Né le 22 mars 1933 à Leffrinckoucke (FRA)

https://static.blog4ever.com/2014/12/790899/artfichier_790899_4844082_201505223457315.png Français, Milieu central, 1m68

 

https://static.blog4ever.com/2014/12/790899/artfichier_790899_4844082_201505223457315.png 1 sélection

(Match amical: 1 sélection)

 

1ère et dernière sélection : le 5 mai 1962 contre l'Italie (1-2)

 

1952/54 Le Havre AC (FRA) 54 matchs, 14 buts
(Championnat de France: 47 matchs, 13 buts)
(Coupe de France: 5 matchs, 1 but)
(Coupe Charles Drago: 2 matchs)
1954/57 Stade de Reims (FRA) 79 matchs, 29 buts
(Championnat de France: 66 matchs, 23 buts)
(Coupe de France: 5 matchs, 3 buts)
(Coupe Charles Drago: 2 matchs, 2 buts)
(Challenge des Champions: 1 match)
(Coupe d'Europe des clubs champions: 4 matchs, 1 but)
(Coupe Latine: 2 matchs)
1957/66 AS Monaco (FRA) 303 matchs, 31 buts
(Championnat de France: 256 matchs, 26 buts)
(Coupe de France: 28 matchs, 3 buts)
(Coupe Charles Drago: 12 matchs, 2 buts)
(Challenge des champions: 1 match)
(Coupe d'Europe des clubs champions: 6 matchs)
1966/68 AS Monaco B (FRA)
1968/69 ROS Menton (FRA) (entraîneur-joueur)

 

Joueur, dirigeant, sélectionneur, Michel Hidalgo a tout connu au sein du football français. Si le Nordiste est avant tout dans la mémoire collective le coach de la fabuleuse Équipe de France du début des années 80, il a aussi composé le carré magique avec Biancheri, Douis et Théo du grand Monaco de Lucien Leduc, dont il a même été le capitaine. Formé au Havre, le milieu de terrain passe professionnel au début des années 1950. Transféré au Stade de Reims, il participe à la première épopée européenne d'un club français sur la scène continentale.
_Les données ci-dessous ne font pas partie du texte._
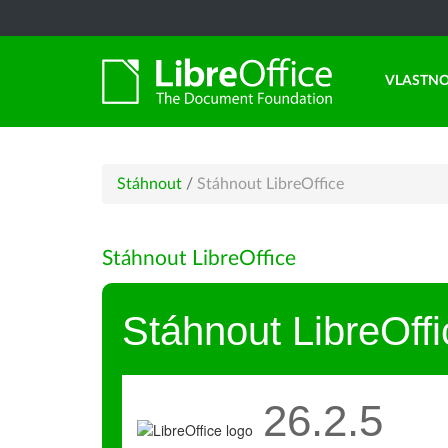
VLASTNO
Stáhnout
/
Stáhnout LibreOffice
Stáhnout LibreOffice
Stáhnout LibreOffi
26.2.5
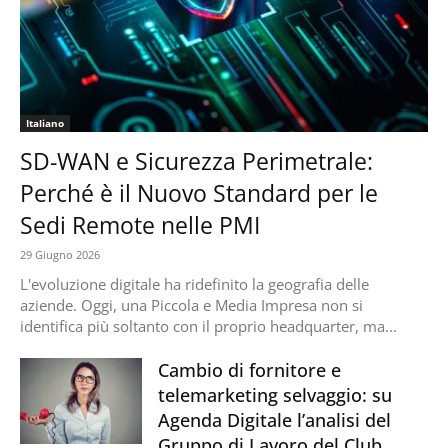
Italiano
SD-WAN e Sicurezza Perimetrale:
Perché è il Nuovo Standard per le
Sedi Remote nelle PMI
29 Giugno 2026
L'evoluzione digitale ha ridefinito la geografia delle
aziende. Oggi, una Piccola e Media Impresa non si
identifica più soltanto con il proprio headquarter, ma...
Cambio di fornitore e
telemarketing selvaggio: su
Agenda Digitale l’analisi del
Gruppo di Lavoro del Club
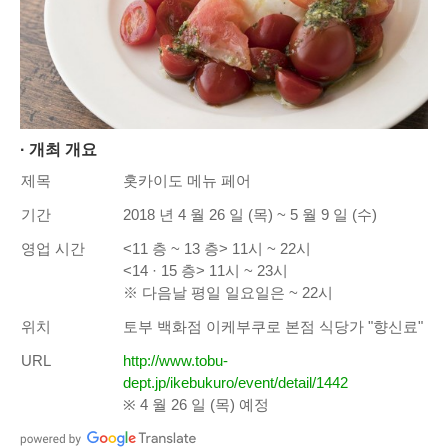
· 개최 개요
제목
홋카이도 메뉴 페어
기간
2018 년 4 월 26 일 (목) ~ 5 월 9 일 (수)
영업 시간
<11 층 ~ 13 층> 11시 ~ 22시
<14 · 15 층> 11시 ~ 23시
※ 다음날 평일 일요일은 ~ 22시
위치
토부 백화점 이케부쿠로 본점 식당가 "향신료"
URL
http://www.tobu-
dept.jp/ikebukuro/event/detail/1442
※ 4 월 26 일 (목) 예정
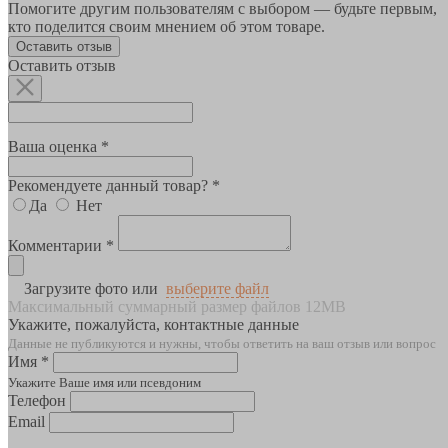
Помогите другим пользователям с выбором — будьте первым,
кто поделится своим мнением об этом товаре.
Оставить отзыв
Оставить отзыв
Ваша оценка *
Рекомендуете данный товар? *
Да
Нет
Комментарии *
Загрузите фото или
выберите файл
Максимальный суммарный размер файлов 12MB
Укажите, пожалуйста, контактные данные
Данные не публикуются и нужны, чтобы ответить на ваш отзыв или вопрос
Имя *
Укажите Ваше имя или псевдоним
Телефон
Email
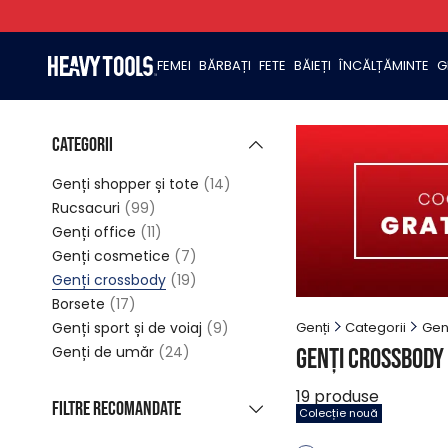
FEMEI
BĂRBAȚI
FETE
BĂIEȚI
ÎNCĂLȚĂMINTE
G
Categorii
Genți shopper și tote
(14)
Rucsacuri
(99)
Genți office
(11)
Genți cosmetice
(7)
Genți crossbody
(19)
Borsete
(17)
Genți sport și de voiaj
(9)
Genți
Categorii
Gen
Genți de umăr
(24)
Genți crossbody
19
produse
Filtre recomandate
Colecție nouă
Colecție nouă
(12)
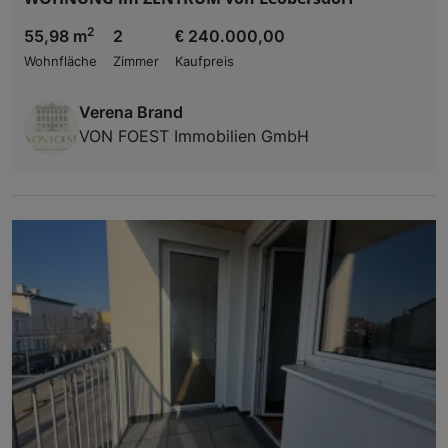
2
55,98 m
2
€ 240.000,00
Wohnfläche
Zimmer
Kaufpreis
Verena Brand
VON FOEST Immobilien GmbH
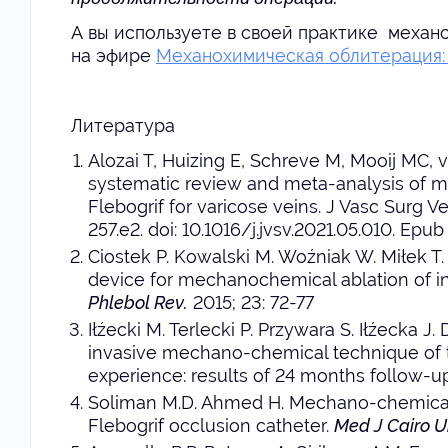
А вы используете в своей практике механ
на эфире
Механохимическая облитерация: 
Литература
Alozai T, Huizing E, Schreve M, Mooij MC, 
systematic review and meta-analysis of 
Flebogrif for varicose veins. J Vasc Surg 
257.e2. doi: 10.1016/j.jvsv.2021.05.010. Epu
Ciostek P. Kowalski M. Woźniak W. Miłek T
device for mechanochemical ablation of in
Phlebol Rev.
2015; 23: 72-77
Iłźecki M. Terlecki P. Przywara S. Iłźecka J
invasive mechano-chemical technique of t
experience: results of 24 months follow-u
Soliman M.D. Ahmed H. Mechano-chemical 
Flebogrif occlusion catheter.
Med J Cairo U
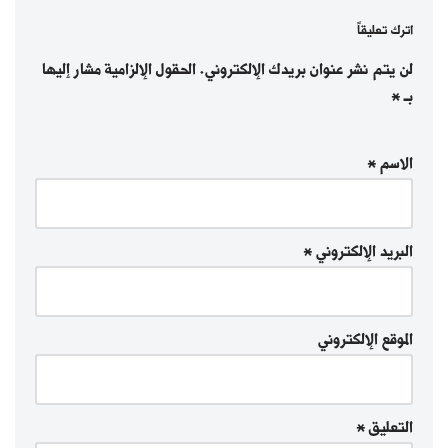
اترك تعليقاً
لن يتم نشر عنوان بريدك الإلكتروني.
الحقول الإلزامية مشار إليها
بـ
*
الاسم
*
البريد الإلكتروني
*
الموقع الإلكتروني
التعليق
*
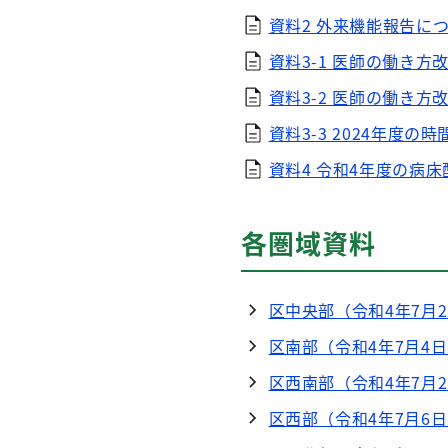
資料2 外来機能報告につい
資料3-1 医師の働き方改
資料3-2 医師の働き方
資料3-3 2024年度
資料4 令和4年度の病床
各圏域資料
区中央部（令和4年7月
区南部（令和4年7月4
区西南部（令和4年7月
区西部（令和4年7月6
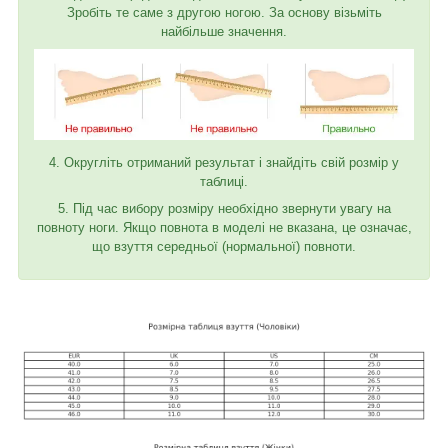
Зробіть те саме з другою ногою. За основу візьміть
найбільше значення.
4. Округліть отриманий результат і знайдіть свій розмір у
таблиці.
5. Під час вибору розміру необхідно звернути увагу на
повноту ноги. Якщо повнота в моделі не вказана, це означає,
що взуття середньої (нормальної) повноти.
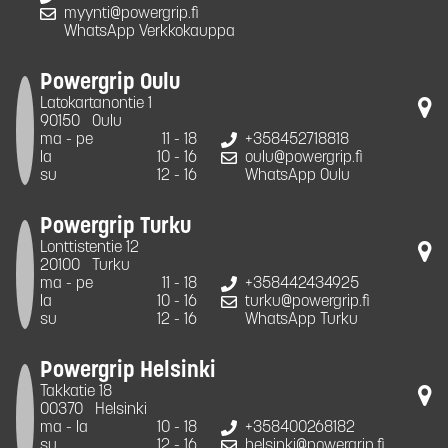
myynti@powergrip.fi
WhatsApp Verkkokauppa
Powergrip Oulu
Latokartanontie 1
90150
Oulu
ma - pe
11 - 18
+358452718818
la
10 - 16
oulu@powergrip.fi
su
12 - 16
WhatsApp Oulu
Powergrip Turku
Lonttistentie 12
20100
Turku
ma - pe
11 - 18
+358442434925
la
10 - 16
turku@powergrip.fi
su
12 - 16
WhatsApp Turku
Powergrip Helsinki
Takkatie 18
00370
Helsinki
ma - la
10 - 18
+358400268182
su
12 - 16
helsinki@powergrip.fi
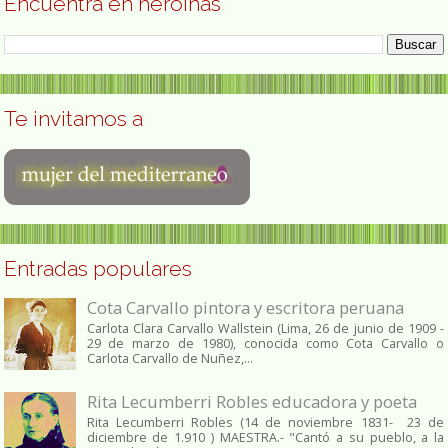
Encuentra en heroínas
Te invitamos a
Entradas populares
Cota Carvallo pintora y escritora peruana
Carlota Clara Carvallo Wallstein (Lima, 26 de junio de 1909 -
29 de marzo de 1980), conocida como Cota Carvallo o
Carlota Carvallo de Nuñez,...
Rita Lecumberri Robles educadora y poeta
Rita Lecumberri Robles (14 de noviembre 1831- 23 de
diciembre de 1.910 ) MAESTRA.- "Cantó a su pueblo, a la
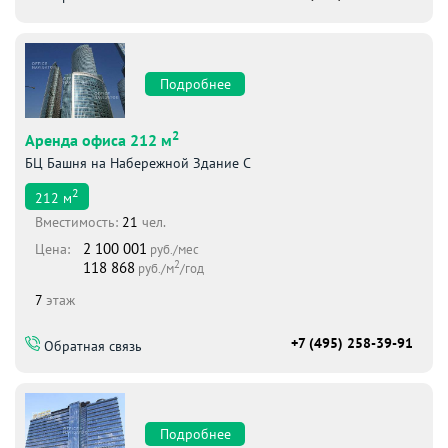
Подробнее
2
Аренда офиса 212 м
БЦ Башня на Набережной Здание С
2
212
м
Вместимоcть:
21
чел.
2 100 001
Цена:
руб./мес
2
118 868
руб./м
/год
7
этаж
+7 (495) 258-39-91
Обратная связь
Подробнее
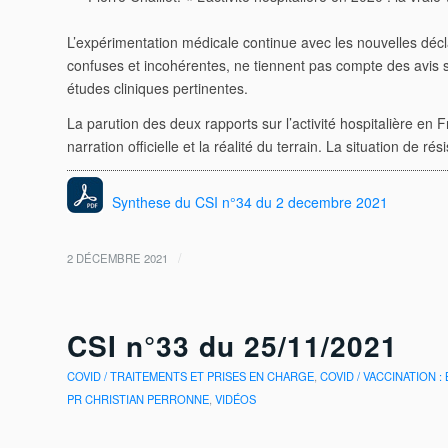
L’expérimentation médicale continue avec les nouvelles déc
confuses et incohérentes, ne tiennent pas compte des avis
études cliniques pertinentes.
La parution des deux rapports sur l’activité hospitalière e
narration officielle et la réalité du terrain. La situation de ré
Synthese du CSI n°34 du 2 decembre 2021
/
2 DÉCEMBRE 2021
CSI n°33 du 25/11/2021
COVID / TRAITEMENTS ET PRISES EN CHARGE
,
COVID / VACCINATION :
PR CHRISTIAN PERRONNE
,
VIDÉOS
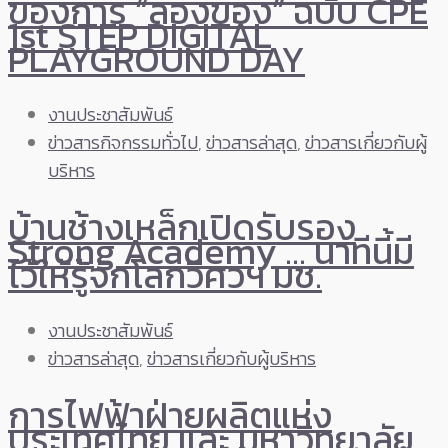
ของการ “ลองของ” ฉบับ CPE
1st STEP DIGITAL
PLAYGROUND DAY
งานประชาสัมพันธ์
ข่าวสารกิจกรรมทั่วไป
,
ข่าวสารล่าสุด
,
ข่าวสารเกี่ยวกับผู้
บริหาร
บ้านช้างเหล็กเปิดรับรอง
Strong Academy … นาทีนี้มี
ไว้ให้รู้จักโลกวิศวฯ มช.
งานประชาสัมพันธ์
ข่าวสารล่าสุด
,
ข่าวสารเกี่ยวกับผู้บริหาร
การไฟฟ้าฝ่ายผลิตแห่ง
ประเทศไทย และ มหาวิทยาลัย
Il fait partie aux côtés de Raymond Kopa de l'équipe qui est arrivée en finale de la Coupe d'Europe des clubs champions en 1956. De la tête, il marque même un but dans cette finale remportée par le Real Madrid d'Alfredo Di Stefano (4 buts à 3). Champion de France 1955, Hidalgo a tous les titres nationaux à son palmarès. Le trophée des Champions gagné avec le Stade en 1955 mais aussi en 1961 avec l'ASM. Transféré sur le Rocher en 1957, le natif de Leffrinckoucke continue sa razzia avec la Coupe de France 1960 et 1963 et le Championnat de France en 1961 et 1963. Il dispute plus de trois cent trente matchs toutes compétitions confondues sous la tunique Rouge et Blanc. Sélectionné une fois en équipe de France pendant sa carrière de joueur, l'ancien milieu de terrain y est revenu plus tard pour marquer l'histoire. Car ce n'est pas durant ses 14 ans au plus haut niveau en tant que joueur que Michel Hidalgo a été le plus incontournable. Entraîneur-joueur en amateur du côté de Menton, Michel Hildalgo prend les rênes de l'équipe de France en 1976. À la tête des Tricolores jusqu'en 1984, Hidalgo est l’homme qui a ramené la France dans l’élite en la qualifiant pour deux Coupes du Monde successives, et qui lui a apporté son premier titre majeur, l’Euro en 1984. Président de l'UNFP pendant cinq ans, il bataillera sans relâche pour obtenir l’entrée en vigueur du contrat de travail des footballeurs tels que nous les connaissons aujourd'hui. Il sera également à l’origine de la création de la FIFPro en 1966, le Syndicat International des Footballeurs Professionnels. Manager de l'OM de Tapie, il s'est également vu proposer un poste dans le gouvernement Fabius en 1984. Par sa personnalité attachante et déterminée, Michel Hidalgo restera à jamais dans le cœur des Français.

 

PALMARÈS


Finaliste de la Coupe d’Europe des clubs champions en 1956 (Stade de Reims)

Finaliste de la Coupe Latine en 1955 (Stade de Reims)

Champion de France en 1955 (Stade de Reims), 1961 et 1963 (AS Monaco)

Vice-champion de France en 1964 (AS Monaco)

Vainqueur de la Coupe de France en 1960 et 1963 (AS Monaco)

Vainqueur de la Coupe Charles Drago en 1961 (AS Monaco)

Vainqueur du Challenge des Champions en 1955 (Stade de Reims) et 1961 (non-joué) (AS Monaco)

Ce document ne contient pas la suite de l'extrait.